_ACTIVITY_
Each record, word for word and stripped of pictures, is what the answer should contain.

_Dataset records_
::::::
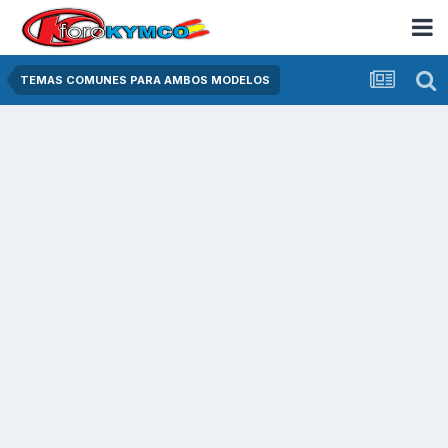
TEMAS COMUNES PARA AMBOS MODELOS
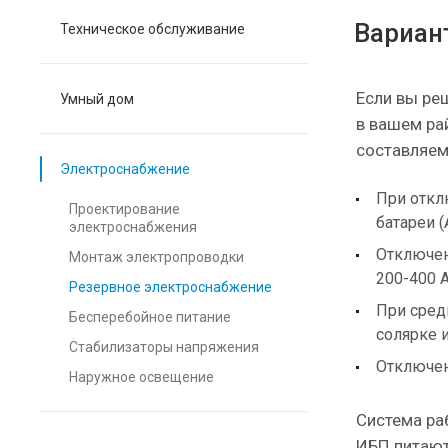
Вариан
Техническое обслуживание
Если вы ре
Умный дом
в вашем ра
составляем
Электроснабжение
При откл
Проектирование
батареи (
электроснабжения
Отключен
Монтаж электропроводки
200-400 А
Резервное электроснабжение
При сред
Бесперебойное питание
солярке 
Стабилизаторы напряжения
Отключен
Наружное освещение
Система ра
ИБП питают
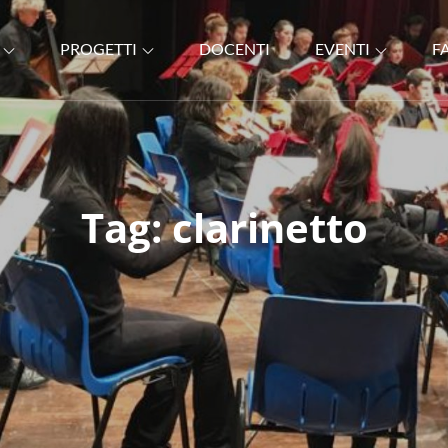
PROGETTI
DOCENTI
EVENTI
F
EROLO
Tag:
clarinetto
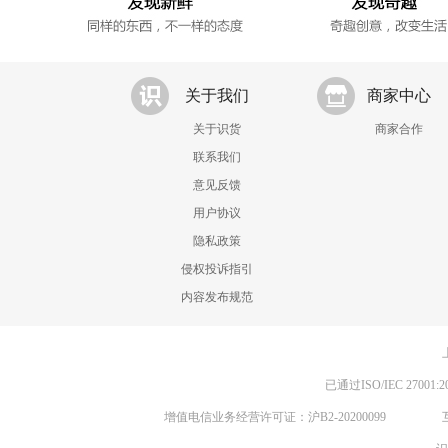
关于我们
商家中心
关于识货
商家合作
联系我们
意见反馈
用户协议
隐私政策
侵权投诉指引
内容发布规范
已通过ISO/IEC 270
增值电信业务经营许可证：沪B2-20200099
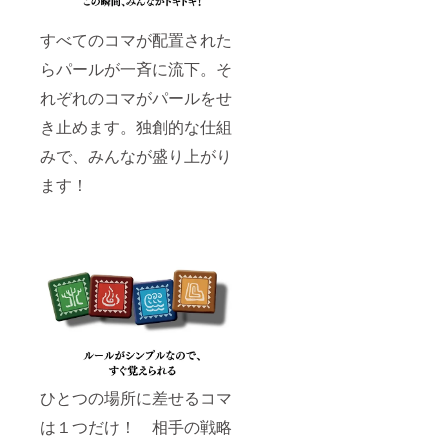
すべてのコマが配置された
らパールが一斉に流下。そ
れぞれのコマがパールをせ
き止めます。独創的な仕組
みで、みんなが盛り上がり
ます！
ひとつの場所に差せるコマ
は１つだけ！ 相手の戦略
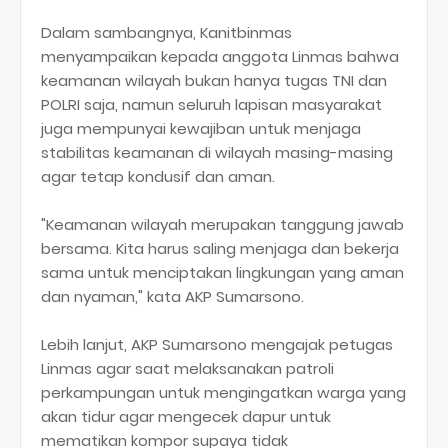
Dalam sambangnya, Kanitbinmas
menyampaikan kepada anggota Linmas bahwa
keamanan wilayah bukan hanya tugas TNI dan
POLRI saja, namun seluruh lapisan masyarakat
juga mempunyai kewajiban untuk menjaga
stabilitas keamanan di wilayah masing-masing
agar tetap kondusif dan aman.
"Keamanan wilayah merupakan tanggung jawab
bersama. Kita harus saling menjaga dan bekerja
sama untuk menciptakan lingkungan yang aman
dan nyaman," kata AKP Sumarsono.
Lebih lanjut, AKP Sumarsono mengajak petugas
Linmas agar saat melaksanakan patroli
perkampungan untuk mengingatkan warga yang
akan tidur agar mengecek dapur untuk
mematikan kompor supaya tidak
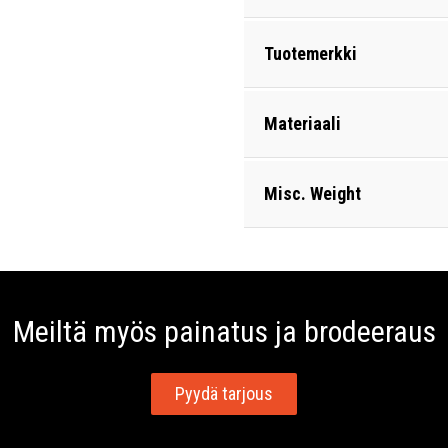
Tuotemerkki
Materiaali
Misc. Weight
Meiltä myös painatus ja brodeeraus
Pyydä tarjous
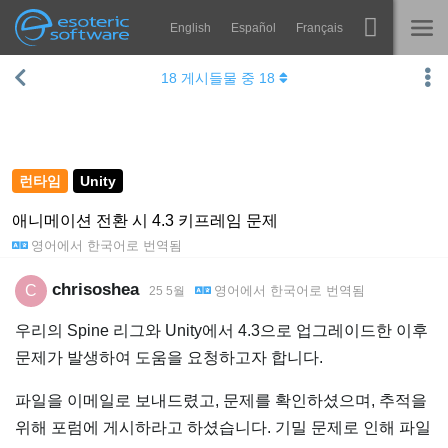
English
Español
Français
Navigation
Esoteric Software
18
게시들물 중
18
Spine
홈
기능
블로그
쇼케이스
런타임
Unity
포럼
런타임
애니메이션 전환 시 4.3 키프레임 문제
영어
에서
한국어
로 번역됨
알아보기
연락처
FAQ
chrisoshea
C
영어
에서
한국어
로 번역됨
25 5월
평가판 사용
우리의 Spine 리그와 Unity에서 4.3으로 업그레이드한 이후
문제가 발생하여 도움을 요청하고자 합니다.
구매
파일을 이메일로 보내드렸고, 문제를 확인하셨으며, 추적을
위해 포럼에 게시하라고 하셨습니다. 기밀 문제로 인해 파일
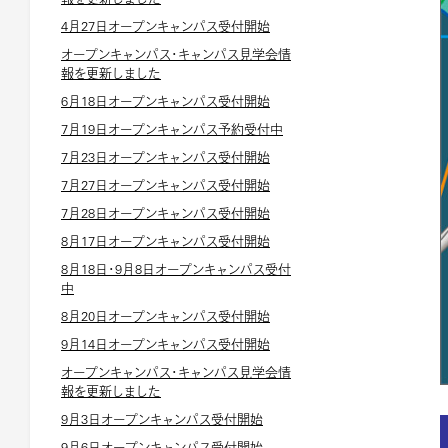
4月27日オープンキャンパス受付開始
オープンキャンパス・キャンパス見学会情
報を更新しました
6月18日オープンキャンパス受付開始
7月19日オープンキャンパス予約受付中
7月23日オープンキャンパス受付開始
7月27日オープンキャンパス受付開始
7月28日オープンキャンパス受付開始
8月17日オープンキャンパス受付開始
8月18日・9月8日オープンキャンパス受付
中
8月20日オープンキャンパス受付開始
9月14日オープンキャンパス受付開始
オープンキャンパス・キャンパス見学会情
報を更新しました
9月3日オープンキャンパス受付開始
9月6日オープンキャンパス受付開始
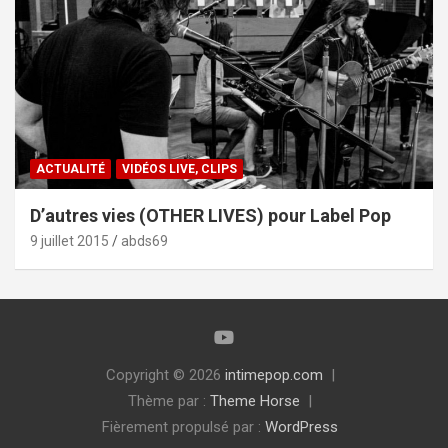
ACTUALITÉ
VIDÉOS LIVE, CLIPS
D’autres vies (OTHER LIVES) pour Label Pop
9 juillet 2015
abds69
Copyright © 2026
intimepop.com
Thème par :
Theme Horse
Fièrement propulsé par :
WordPress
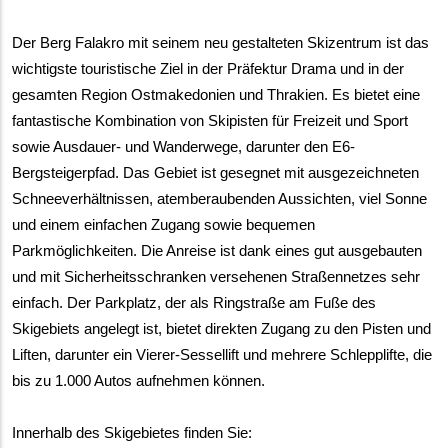
Der Berg Falakro mit seinem neu gestalteten Skizentrum ist das 
wichtigste touristische Ziel in der Präfektur Drama und in der 
gesamten Region Ostmakedonien und Thrakien. Es bietet eine 
fantastische Kombination von Skipisten für Freizeit und Sport 
sowie Ausdauer- und Wanderwege, darunter den E6-
Bergsteigerpfad. Das Gebiet ist gesegnet mit ausgezeichneten 
Schneeverhältnissen, atemberaubenden Aussichten, viel Sonne 
und einem einfachen Zugang sowie bequemen 
Parkmöglichkeiten. Die Anreise ist dank eines gut ausgebauten 
und mit Sicherheitsschranken versehenen Straßennetzes sehr 
einfach. Der Parkplatz, der als Ringstraße am Fuße des 
Skigebiets angelegt ist, bietet direkten Zugang zu den Pisten und 
Liften, darunter ein Vierer-Sessellift und mehrere Schlepplifte, die 
bis zu 1.000 Autos aufnehmen können.
Innerhalb des Skigebietes finden Sie:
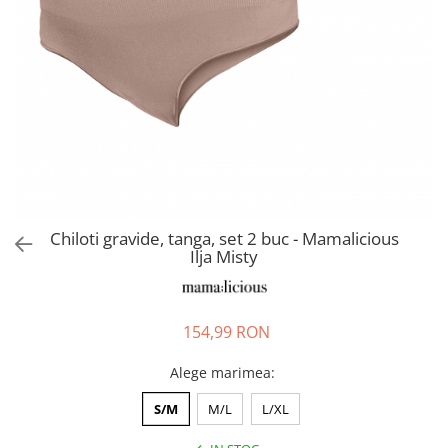
Pantaloni scurți pentru gravide
Lenjerie
Chiloti Gravide
Sutiene / Bustiere / Maiouri
Gravide
Pijamale Gravide
Dresuri Gravide
Geci și Paltoane
Chiloti gravide, tanga, set 2 buc - Mamalicious
Ilja Misty
154,99 RON
Alege marimea
:
S/M
M/L
L/XL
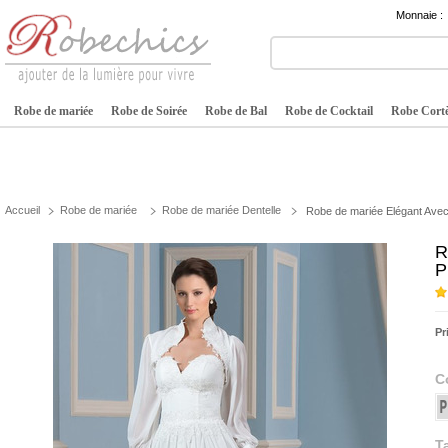
Monnaie :
Robe de mariée
Robe de Soirée
Robe de Bal
Robe de Cocktail
Robe Cortè
Accueil
Robe de mariée
Robe de mariée Dentelle
Robe de mariée Elégant Avec
R
P
Pr
C
Ta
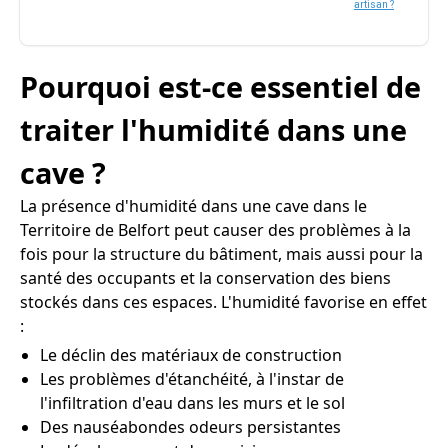
artisan ?
Pourquoi est-ce essentiel de
traiter l'humidité dans une
cave ?
La présence d'humidité dans une cave dans le
Territoire de Belfort peut causer des problèmes à la
fois pour la structure du bâtiment, mais aussi pour la
santé des occupants et la conservation des biens
stockés dans ces espaces. L'humidité favorise en effet
:
Le déclin des matériaux de construction
Les problèmes d'étanchéité, à l'instar de
l'infiltration d'eau dans les murs et le sol
Des nauséabondes odeurs persistantes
::::::
_RESPONSE AREA_
TEMAS COMUNES PARA AMBOS MODELOS
Вариан
Техническое обслуживание
Если вы ре
Умный дом
в вашем ра
составляем
Электроснабжение
При откл
Проектирование
батареи (
электроснабжения
Отключен
Монтаж электропроводки
200-400 А
Резервное электроснабжение
При сред
Бесперебойное питание
солярке 
Стабилизаторы напряжения
Отключен
Наружное освещение
Система ра
ИБП питают
PROGETTI
DOCENTI
EVENTI
F
EROLO
Tag:
clarinetto
关于我们
商家中心
关于识货
商家合作
联系我们
意见反馈
用户协议
隐私政策
侵权投诉指引
内容发布规范
已通过ISO/IEC 270
增值电信业务经营许可证：沪B2-20200099
すべてのコマが配置された
らパールが一斉に流下。そ
れぞれのコマがパールをせ
き止めます。独創的な仕組
みで、みんなが盛り上がり
ます！
ひとつの場所に差せるコマ
は１つだけ！ 相手の戦略
Dalam sambangnya, Kanitbinmas
menyampaikan kepada anggota Linmas bahwa
keamanan wilayah bukan hanya tugas TNI dan
POLRI saja, namun seluruh lapisan masyarakat
juga mempunyai kewajiban untuk menjaga
stabilitas keamanan di wilayah masing-masing
agar tetap kondusif dan aman.
"Keamanan wilayah merupakan tanggung jawab
bersama. Kita harus saling menjaga dan bekerja
sama untuk menciptakan lingkungan yang aman
dan nyaman," kata AKP Sumarsono.
Lebih lanjut, AKP Sumarsono mengajak petugas
Linmas agar saat melaksanakan patroli
perkampungan untuk mengingatkan warga yang
akan tidur agar mengecek dapur untuk
mematikan kompor supaya tidak
Tuotemerkki
Materiaali
Misc. Weight
Meiltä myös painatus ja brodeeraus
Pyydä tarjous
English
Español
Français
Navigation
Esoteric Software
18
게시들물 중
18
Spine
홈
기능
블로그
쇼케이스
런타임
Unity
포럼
런타임
애니메이션 전환 시 4.3 키프레임 문제
영어
에서
한국어
로 번역됨
알아보기
연락처
FAQ
chrisoshea
C
영어
에서
한국어
로 번역됨
25 5월
평가판 사용
우리의 Spine 리그와 Unity에서 4.3으로 업그레이드한 이후
문제가 발생하여 도움을 요청하고자 합니다.
구매
파일을 이메일로 보내드렸고, 문제를 확인하셨으며, 추적을
위해 포럼에 게시하라고 하셨습니다. 기밀 문제로 인해 파일
4月27日オープンキャンパス受付開始
オープンキャンパス・キャンパス見学会情
報を更新しました
6月18日オープンキャンパス受付開始
7月19日オープンキャンパス予約受付中
7月23日オープンキャンパス受付開始
7月27日オープンキャンパス受付開始
7月28日オープンキャンパス受付開始
8月17日オープンキャンパス受付開始
8月18日・9月8日オープンキャンパス受付
中
8月20日オープンキャンパス受付開始
9月14日オープンキャンパス受付開始
オープンキャンパス・キャンパス見学会情
報を更新しました
9月3日オープンキャンパス受付開始
9月6日オープンキャンパス受付開始
ACTUALITÉ
VIDÉOS LIVE, CLIPS
D’autres vies (OTHER LIVES) pour Label Pop
9 juillet 2015
abds69
Copyright © 2026
intimepop.com
Thème par :
Theme Horse
Fièrement propulsé par :
WordPress
Der Berg Falakro mit seinem neu gestalteten Skizentrum ist das 
wichtigste touristische Ziel in der Präfektur Drama und in der 
gesamten Region Ostmakedonien und Thrakien. Es bietet eine 
fantastische Kombination von Skipisten für Freizeit und Sport 
sowie Ausdauer- und Wanderwege, darunter den E6-
Bergsteigerpfad. Das Gebiet ist gesegnet mit ausgezeichneten 
Schneeverhältnissen, atemberaubenden Aussichten, viel Sonne 
und einem einfachen Zugang sowie bequemen 
Parkmöglichkeiten. Die Anreise ist dank eines gut ausgebauten 
und mit Sicherheitsschranken versehenen Straßennetzes sehr 
einfach. Der Parkplatz, der als Ringstraße am Fuße des 
Skigebiets angelegt ist, bietet direkten Zugang zu den Pisten und 
Liften, darunter ein Vierer-Sessellift und mehrere Schlepplifte, die 
bis zu 1.000 Autos aufnehmen können.
Innerhalb des Skigebietes finden Sie:
Pantaloni scurți pentru gravide
Lenjerie
Chiloti Gravide
Sutiene / Bustiere / Maiouri
Gravide
Pijamale Gravide
Dresuri Gravide
Geci și Paltoane
Chiloti gravide, tanga, set 2 buc - Mamalicious
Ilja Misty
154,99 RON
Alege marimea
:
S/M
M/L
L/XL
Monnaie :
Robe de mariée
Robe de Soirée
Robe de Bal
Robe de Cocktail
Robe Cortè
Accueil
Robe de mariée
Robe de mariée Dentelle
Robe de mariée Elégant Avec
R
P
Pr
C
Ta
artisan ?
Pourquoi est-ce essentiel de
traiter l'humidité dans une
cave ?
La présence d'humidité dans une cave dans le
Territoire de Belfort peut causer des problèmes à la
fois pour la structure du bâtiment, mais aussi pour la
santé des occupants et la conservation des biens
stockés dans ces espaces. L'humidité favorise en effet
:
Le déclin des matériaux de construction
Les problèmes d'étanchéité, à l'instar de
l'infiltration d'eau dans les murs et le sol
Des nauséabondes odeurs persistantes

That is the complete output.